#### WHAT THE TASK REQUIRES
This task calls for copying every line in the data below that contains the word "Tajikistan".

[Opening SUPPLIED DATA section]

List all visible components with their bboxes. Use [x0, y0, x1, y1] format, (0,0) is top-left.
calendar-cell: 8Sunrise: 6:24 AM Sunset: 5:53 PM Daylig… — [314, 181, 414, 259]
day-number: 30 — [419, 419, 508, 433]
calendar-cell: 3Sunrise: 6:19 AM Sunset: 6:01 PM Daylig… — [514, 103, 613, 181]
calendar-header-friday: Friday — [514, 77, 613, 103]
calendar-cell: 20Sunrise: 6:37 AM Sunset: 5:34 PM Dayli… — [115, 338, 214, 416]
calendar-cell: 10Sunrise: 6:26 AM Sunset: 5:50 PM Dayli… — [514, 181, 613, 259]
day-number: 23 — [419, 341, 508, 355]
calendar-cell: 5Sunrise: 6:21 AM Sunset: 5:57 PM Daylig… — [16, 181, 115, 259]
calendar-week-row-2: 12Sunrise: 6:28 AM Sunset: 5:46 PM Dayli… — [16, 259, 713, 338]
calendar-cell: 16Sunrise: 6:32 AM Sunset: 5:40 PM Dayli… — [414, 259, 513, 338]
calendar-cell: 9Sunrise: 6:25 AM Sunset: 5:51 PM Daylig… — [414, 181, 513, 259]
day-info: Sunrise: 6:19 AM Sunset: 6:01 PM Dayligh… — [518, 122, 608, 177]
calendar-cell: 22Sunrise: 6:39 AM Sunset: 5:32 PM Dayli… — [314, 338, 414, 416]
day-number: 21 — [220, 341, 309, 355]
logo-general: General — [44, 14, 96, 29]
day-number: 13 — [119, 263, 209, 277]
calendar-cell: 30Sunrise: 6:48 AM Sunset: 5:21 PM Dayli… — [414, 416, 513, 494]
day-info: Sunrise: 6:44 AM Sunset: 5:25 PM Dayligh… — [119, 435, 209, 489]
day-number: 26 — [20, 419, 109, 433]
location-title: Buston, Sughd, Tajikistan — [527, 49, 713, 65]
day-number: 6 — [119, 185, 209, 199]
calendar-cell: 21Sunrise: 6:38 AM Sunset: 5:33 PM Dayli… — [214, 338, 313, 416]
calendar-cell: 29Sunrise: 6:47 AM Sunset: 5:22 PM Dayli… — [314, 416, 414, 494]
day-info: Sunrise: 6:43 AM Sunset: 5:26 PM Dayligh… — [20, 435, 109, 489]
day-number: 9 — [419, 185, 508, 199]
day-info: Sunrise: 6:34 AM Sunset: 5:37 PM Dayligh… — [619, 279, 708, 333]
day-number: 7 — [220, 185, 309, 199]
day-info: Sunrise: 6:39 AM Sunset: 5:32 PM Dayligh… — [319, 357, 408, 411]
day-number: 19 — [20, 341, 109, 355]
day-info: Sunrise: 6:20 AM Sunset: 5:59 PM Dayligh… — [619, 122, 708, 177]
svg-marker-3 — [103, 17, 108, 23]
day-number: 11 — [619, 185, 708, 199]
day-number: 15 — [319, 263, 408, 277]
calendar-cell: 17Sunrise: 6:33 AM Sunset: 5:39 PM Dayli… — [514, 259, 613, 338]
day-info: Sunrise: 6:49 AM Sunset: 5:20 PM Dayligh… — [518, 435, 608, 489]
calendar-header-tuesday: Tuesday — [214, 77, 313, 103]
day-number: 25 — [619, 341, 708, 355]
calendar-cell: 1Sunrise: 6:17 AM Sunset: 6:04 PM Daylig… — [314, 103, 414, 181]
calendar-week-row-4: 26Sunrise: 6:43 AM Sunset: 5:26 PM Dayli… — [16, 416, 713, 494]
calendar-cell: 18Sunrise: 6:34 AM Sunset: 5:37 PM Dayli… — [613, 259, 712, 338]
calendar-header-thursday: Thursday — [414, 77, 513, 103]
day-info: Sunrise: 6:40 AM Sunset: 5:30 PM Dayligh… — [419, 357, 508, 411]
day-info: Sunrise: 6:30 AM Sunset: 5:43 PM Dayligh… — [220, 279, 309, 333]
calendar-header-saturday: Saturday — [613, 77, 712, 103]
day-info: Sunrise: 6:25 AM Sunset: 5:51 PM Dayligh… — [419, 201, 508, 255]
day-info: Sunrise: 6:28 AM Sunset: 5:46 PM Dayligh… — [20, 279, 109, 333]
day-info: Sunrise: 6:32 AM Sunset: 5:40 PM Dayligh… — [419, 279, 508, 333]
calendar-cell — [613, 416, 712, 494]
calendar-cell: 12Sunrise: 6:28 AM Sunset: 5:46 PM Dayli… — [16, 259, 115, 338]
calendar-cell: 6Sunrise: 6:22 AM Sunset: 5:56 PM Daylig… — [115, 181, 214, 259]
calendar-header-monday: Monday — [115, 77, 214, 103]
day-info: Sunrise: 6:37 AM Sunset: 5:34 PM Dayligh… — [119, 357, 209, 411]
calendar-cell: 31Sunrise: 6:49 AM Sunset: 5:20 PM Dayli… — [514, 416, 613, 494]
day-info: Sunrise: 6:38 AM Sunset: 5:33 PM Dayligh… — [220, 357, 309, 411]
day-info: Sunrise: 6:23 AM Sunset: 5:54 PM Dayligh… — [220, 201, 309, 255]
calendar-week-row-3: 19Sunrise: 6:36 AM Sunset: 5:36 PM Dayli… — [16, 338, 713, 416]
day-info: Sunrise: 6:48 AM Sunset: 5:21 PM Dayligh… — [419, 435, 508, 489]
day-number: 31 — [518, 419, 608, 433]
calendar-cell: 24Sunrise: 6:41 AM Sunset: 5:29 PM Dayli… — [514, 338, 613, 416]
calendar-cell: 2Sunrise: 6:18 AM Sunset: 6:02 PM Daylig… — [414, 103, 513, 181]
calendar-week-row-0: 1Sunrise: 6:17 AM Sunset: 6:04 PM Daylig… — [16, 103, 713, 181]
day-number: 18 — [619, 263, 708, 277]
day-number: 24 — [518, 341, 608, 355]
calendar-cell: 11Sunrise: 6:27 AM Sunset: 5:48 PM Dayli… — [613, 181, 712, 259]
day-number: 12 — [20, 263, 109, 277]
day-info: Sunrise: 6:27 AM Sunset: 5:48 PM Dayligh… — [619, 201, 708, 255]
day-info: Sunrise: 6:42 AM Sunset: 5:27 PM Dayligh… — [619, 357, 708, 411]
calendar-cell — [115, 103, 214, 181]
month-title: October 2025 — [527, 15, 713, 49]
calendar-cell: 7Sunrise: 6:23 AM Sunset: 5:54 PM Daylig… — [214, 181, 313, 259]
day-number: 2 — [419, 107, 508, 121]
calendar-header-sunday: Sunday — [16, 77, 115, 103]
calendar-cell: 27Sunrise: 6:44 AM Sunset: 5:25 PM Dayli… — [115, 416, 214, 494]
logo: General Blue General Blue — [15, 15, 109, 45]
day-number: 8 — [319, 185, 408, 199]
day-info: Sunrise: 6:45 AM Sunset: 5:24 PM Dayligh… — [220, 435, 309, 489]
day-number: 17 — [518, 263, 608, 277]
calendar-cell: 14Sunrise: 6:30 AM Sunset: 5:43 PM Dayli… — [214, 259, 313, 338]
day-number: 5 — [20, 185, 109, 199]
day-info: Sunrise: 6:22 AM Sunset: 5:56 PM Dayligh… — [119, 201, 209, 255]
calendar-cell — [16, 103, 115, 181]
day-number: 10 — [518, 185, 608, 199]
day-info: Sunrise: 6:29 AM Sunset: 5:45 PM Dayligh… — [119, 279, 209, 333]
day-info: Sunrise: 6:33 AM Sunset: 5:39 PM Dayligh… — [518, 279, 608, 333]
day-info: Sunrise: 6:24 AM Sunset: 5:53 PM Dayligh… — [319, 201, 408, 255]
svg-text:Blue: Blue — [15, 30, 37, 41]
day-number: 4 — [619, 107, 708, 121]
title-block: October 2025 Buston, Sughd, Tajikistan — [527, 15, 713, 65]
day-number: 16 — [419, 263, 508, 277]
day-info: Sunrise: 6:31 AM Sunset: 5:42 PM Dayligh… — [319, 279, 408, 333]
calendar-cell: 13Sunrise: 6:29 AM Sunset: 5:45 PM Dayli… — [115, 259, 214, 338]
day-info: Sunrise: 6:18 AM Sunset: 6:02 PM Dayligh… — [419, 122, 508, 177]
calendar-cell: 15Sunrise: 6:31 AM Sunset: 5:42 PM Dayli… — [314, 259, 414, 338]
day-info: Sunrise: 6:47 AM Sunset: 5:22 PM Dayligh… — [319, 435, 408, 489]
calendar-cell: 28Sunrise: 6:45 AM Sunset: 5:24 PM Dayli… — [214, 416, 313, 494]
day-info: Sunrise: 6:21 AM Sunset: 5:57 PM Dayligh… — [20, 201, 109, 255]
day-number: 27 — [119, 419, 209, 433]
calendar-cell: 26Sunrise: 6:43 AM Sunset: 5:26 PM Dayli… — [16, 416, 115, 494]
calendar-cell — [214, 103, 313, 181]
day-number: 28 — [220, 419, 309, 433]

[Closing SUPPLIED DATA section]

#### RESPONSE TO THE TASK
location-title: Buston, Sughd, Tajikistan — [527, 49, 713, 65]
title-block: October 2025 Buston, Sughd, Tajikistan — [527, 15, 713, 65]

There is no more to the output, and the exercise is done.